# Function in which every inverse image of open "interval" is open interval but not continuous.

For $$f : X \to Y$$, the following S1 and S2 are equivalent.

S1. $$f$$ is continuous on $$X$$

S2. if $$A \in Y$$ is open in $$Y$$, then $$f^{-1}(A)$$ is open in $$X$$

Since open interval is only a special case of open set, I guess there must be an example of a function $$f$$ that satisfies S2 only in "interval" case, and $$f$$ is not continuous (because otherwise, S2 must reduce to "interval" statement).

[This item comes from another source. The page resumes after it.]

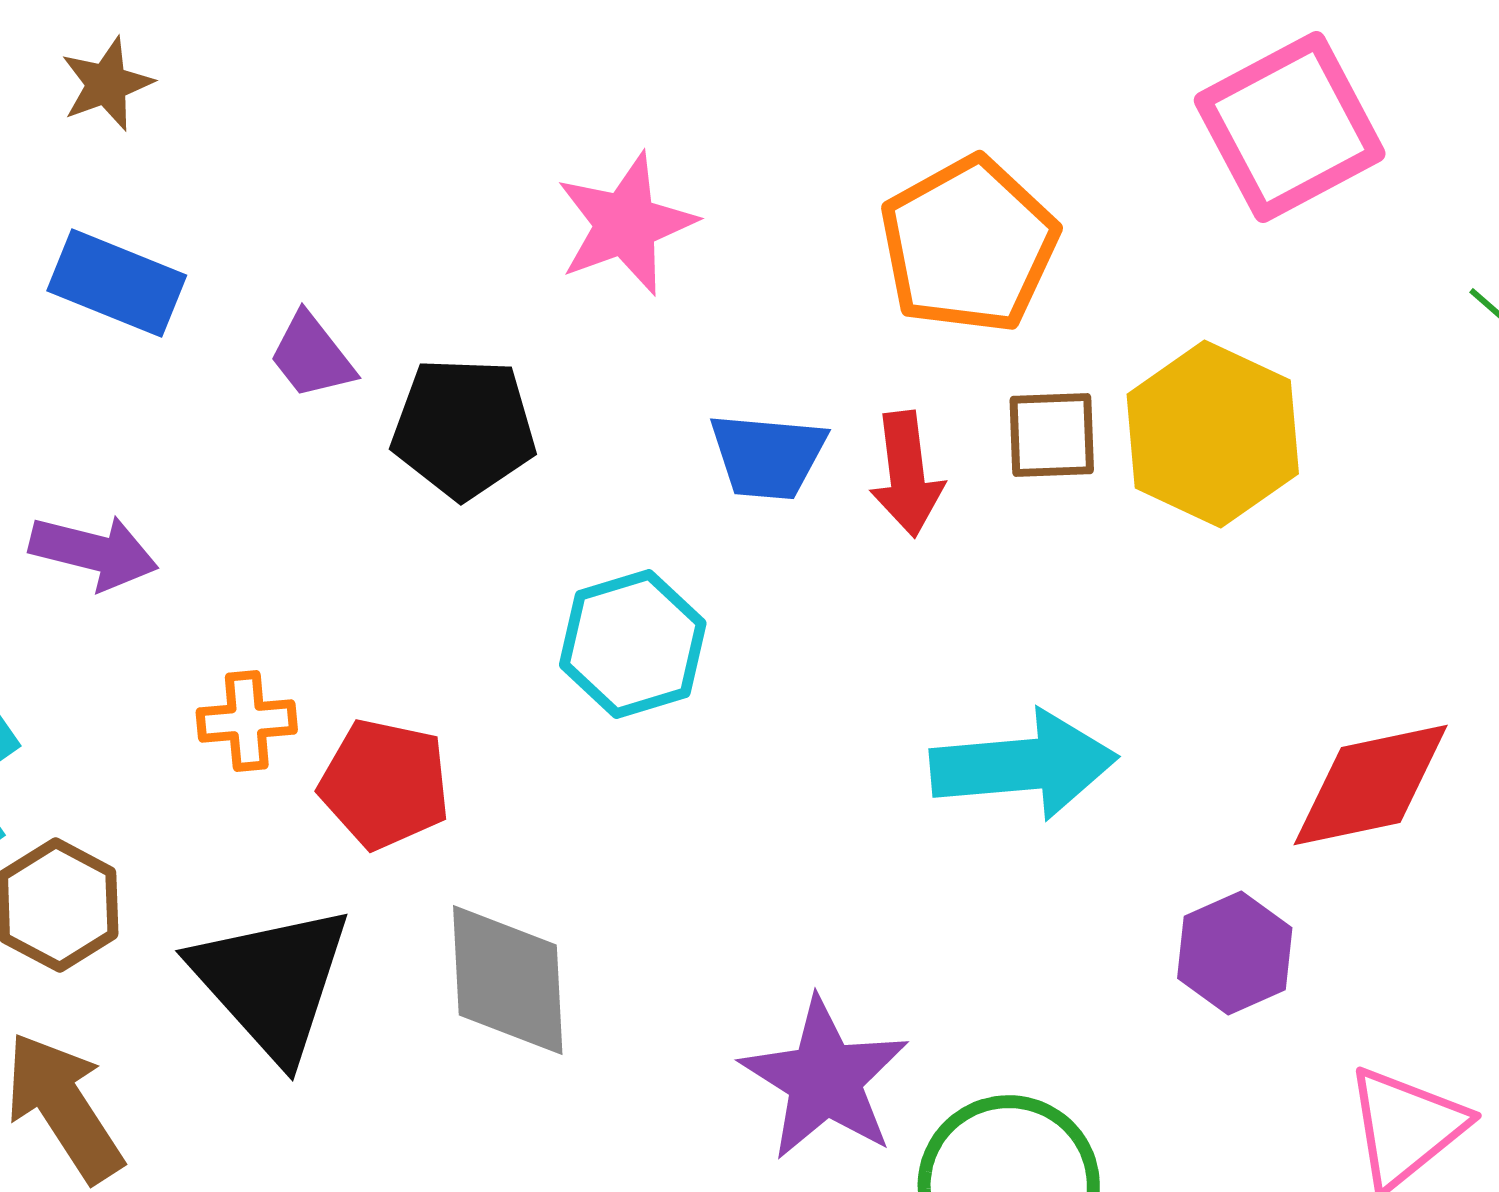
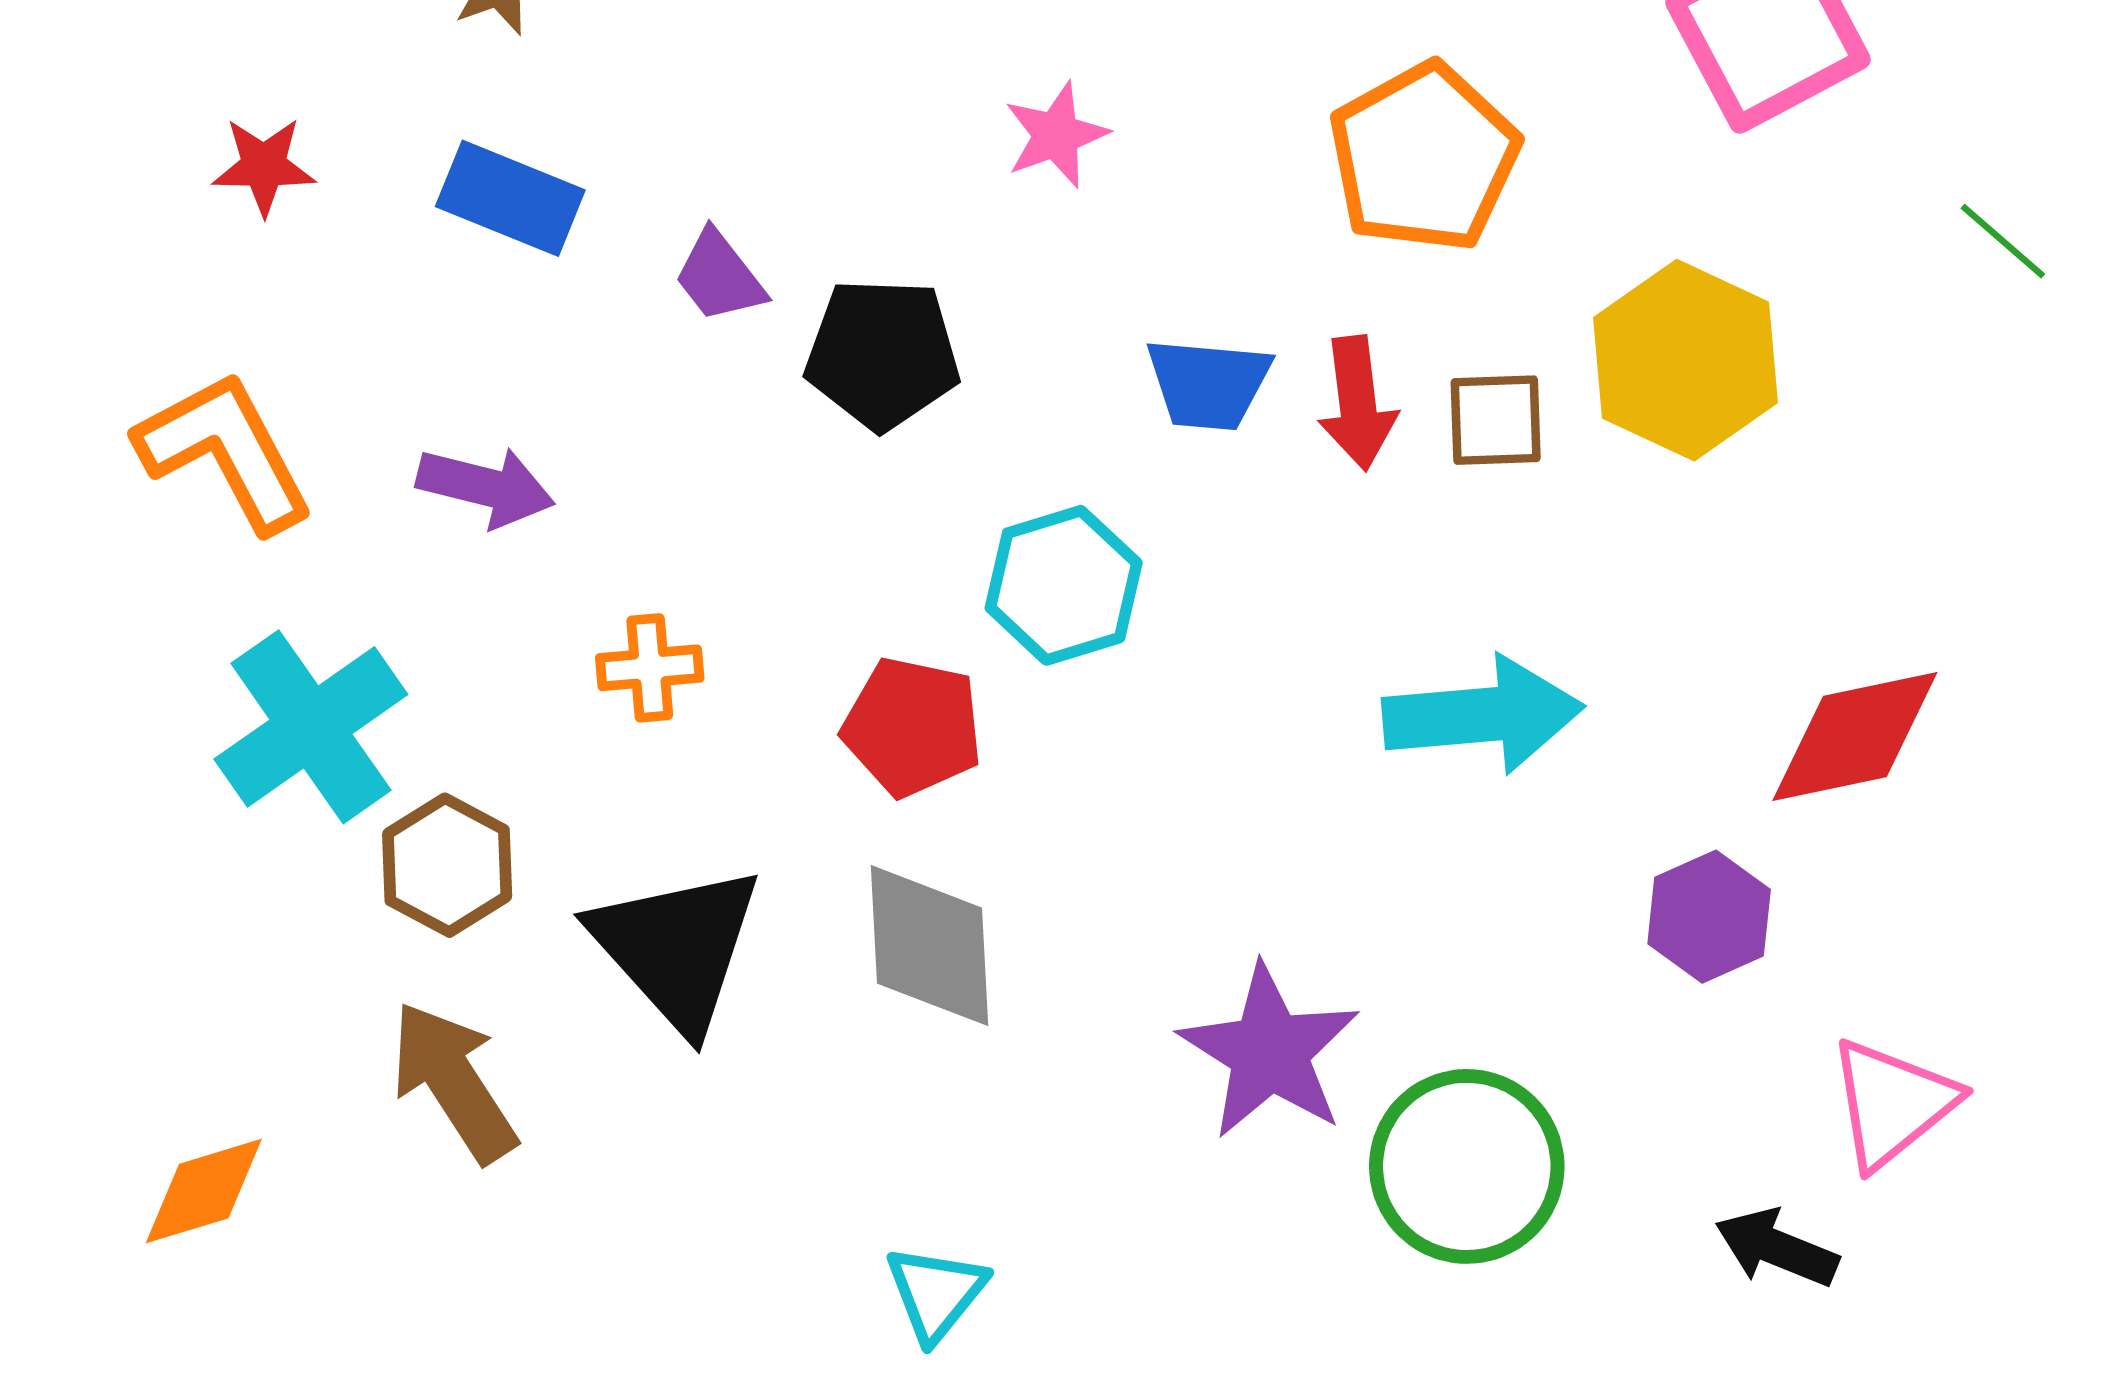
pink star: (626, 224) -> (1056, 135), size x0.7
brown square: (1052, 435) -> (1496, 420), moved
red pentagon: (385, 784) -> (912, 727), moved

But I'm having hard time coming up with such function. Any help will be appreciated.

• An open set is a union of open intervals, and the inverse image of a union of the union of the inverse images, so... Oct 8, 2018 at 18:08
• On the other hand, it's easy to come up with examples of functions that are continuous, but the inverse image of an open interval is not necessarily an open interval. e.g. $f(x) = \sin x$, $A = (-\frac{1}{2}, \frac{1}{2})$. Oct 8, 2018 at 22:34

## 1 Answer

There is another equivalent condition

S3. For a fixed base $$\mathcal{B}$$ of the topology on $$Y$$, for all $$B \in \mathcal{B}$$ : $$f^{-1}[B]$$ is open in $$X$$.

S2. implies S3. because basic open sets are open in particular.

S3. implies S2. because if $$O$$ is open in $$Y$$, $$O = \bigcup \mathcal{B}'$$ for some subfamily $$\mathcal{B}'$$ of $$\mathcal{B}$$ by the definition of a base.

But then $$f^{-1}[O] = \bigcup \{f^{-1}[B] : B \in \mathcal{B}'\}$$ which by S3. is a union of open sets in $$X$$, hence open, as required.

As open intervals form a base for the topology on $$\mathbb{R}$$, if a function has the property that inverse images of intervals are open (or even open intervals in particular) then $$f$$ is continuous.